Laut einer Umfrage unter chinesischen Elektroautoherstellern nimmt das Interesse am europäischen Markt ab. Vier von fünf Befragten gaben in einer Erhebung der chinesischen Handelskammer, durchgeführt im April und Mai, an, dass ihr Vertrauen durch die Zolluntersuchung der EU-Kommission erheblich gelitten habe. Fast drei Viertel berichteten sogar von rückläufigen Geschäften aufgrund dieser Untersuchung. Trotz dieser Herausforderungen betrachten die meisten Unternehmen Europa weiterhin als strategisch wichtigen Markt und planen, in den nächsten fünf Jahren Produktionsstätten in der Region zu errichten.

BMW-Chef Oliver Zipse
BMW-Chef Oliver Zipse - © BMW

Laut dem europäischen Statistikamt exportierte die EU im Jahr 2023 Autos im Wert von 19,4 Milliarden Euro nach China, wobei besonders profitträchtige Verbrennermodelle mit großen Motoren im Fokus standen.
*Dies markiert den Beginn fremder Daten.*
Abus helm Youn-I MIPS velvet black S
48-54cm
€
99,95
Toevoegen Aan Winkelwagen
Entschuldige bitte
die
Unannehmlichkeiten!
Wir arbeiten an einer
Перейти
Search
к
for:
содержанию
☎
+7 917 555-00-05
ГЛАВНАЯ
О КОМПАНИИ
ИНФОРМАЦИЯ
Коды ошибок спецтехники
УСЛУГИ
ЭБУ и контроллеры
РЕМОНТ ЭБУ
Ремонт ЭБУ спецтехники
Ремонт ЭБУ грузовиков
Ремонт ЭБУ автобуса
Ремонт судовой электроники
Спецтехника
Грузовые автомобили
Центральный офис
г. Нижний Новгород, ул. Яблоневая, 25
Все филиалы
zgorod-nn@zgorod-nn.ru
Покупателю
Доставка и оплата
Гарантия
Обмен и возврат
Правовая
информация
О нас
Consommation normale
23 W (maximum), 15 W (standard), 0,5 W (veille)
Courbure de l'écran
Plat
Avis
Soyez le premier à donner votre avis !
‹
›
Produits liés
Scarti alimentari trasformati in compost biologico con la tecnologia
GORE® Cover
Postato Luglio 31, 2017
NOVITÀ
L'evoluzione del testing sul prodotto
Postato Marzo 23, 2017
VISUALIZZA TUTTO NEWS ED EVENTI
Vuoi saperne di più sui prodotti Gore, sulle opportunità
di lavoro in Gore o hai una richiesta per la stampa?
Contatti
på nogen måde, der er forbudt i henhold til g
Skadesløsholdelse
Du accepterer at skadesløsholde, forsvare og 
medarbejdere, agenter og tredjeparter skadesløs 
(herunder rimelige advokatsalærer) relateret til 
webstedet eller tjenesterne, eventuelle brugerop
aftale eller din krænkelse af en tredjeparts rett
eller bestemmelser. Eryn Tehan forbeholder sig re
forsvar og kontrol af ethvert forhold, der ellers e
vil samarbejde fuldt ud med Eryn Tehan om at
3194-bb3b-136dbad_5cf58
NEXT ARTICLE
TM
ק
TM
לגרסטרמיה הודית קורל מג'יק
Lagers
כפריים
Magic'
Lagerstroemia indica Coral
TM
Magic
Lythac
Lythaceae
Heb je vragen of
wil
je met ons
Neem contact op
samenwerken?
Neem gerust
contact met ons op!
Allein seit Jahresbeginn wurden Fahrzeuge mit einem Hubraum von über 2,5 Litern im Wert von 1,2 Milliarden Dollar aus Deutschland nach China exportiert, wie chinesische Einfuhrdaten zeigen. Die Importe von Fahrzeugen aus China beliefen sich 2023 auf insgesamt 9,7 Milliarden Euro. Für die deutschen Automobilhersteller bleibt China der wichtigste Einzelmarkt, auf den etwa ein Drittel ihres Umsatzes entfällt.

Das renommierte Wall Street Journal brachte es zuletzt in recht einfachen Worten auf den Punkt: China produziert zu viel. Und das beginnt, andere Industrienationen jetzt ernsthaft Sorge zu bereiten. Auch wenn die chinesische Überproduktion seit vielen Jahren immer wieder für Turbulenzen sorgte - oft zitiert wird da etwa die Solarindustrie, die Deutschland entwickelte und die völlig von China übernommen wurde – noch nie haben so viele Branchen zugleich über chinesische Dumpingpraktiken geklagt. Das hat einen Grund: Die Chinesische Volkswirtschaft steckt in einer Konjunkturkrise. Auch wenn die offiziellen Zahlen für 2023 ein Wirtschaftswachstum von rund 5 Prozent ausweisen – tatsächlich dürfte die Wirtschaft in China im Vorjahr nur um rund 1,5 bis drei Prozent gewachsen sein, wie Ökonomen aus einer Vielzahl von Indikatoren errechnen. Hinzu kommt, dass das Geschäftsmodell der chinesischen Volkswirtschaft, das in den vergangenen fünfzehn Jahren für massives Wachstum gesorgt hat, sein Ende erreicht hat: China sucht nach einem neuen Wachstumspfad. Und der dürfte, so die Befürchtungen, im noch stärkeren Export liegen.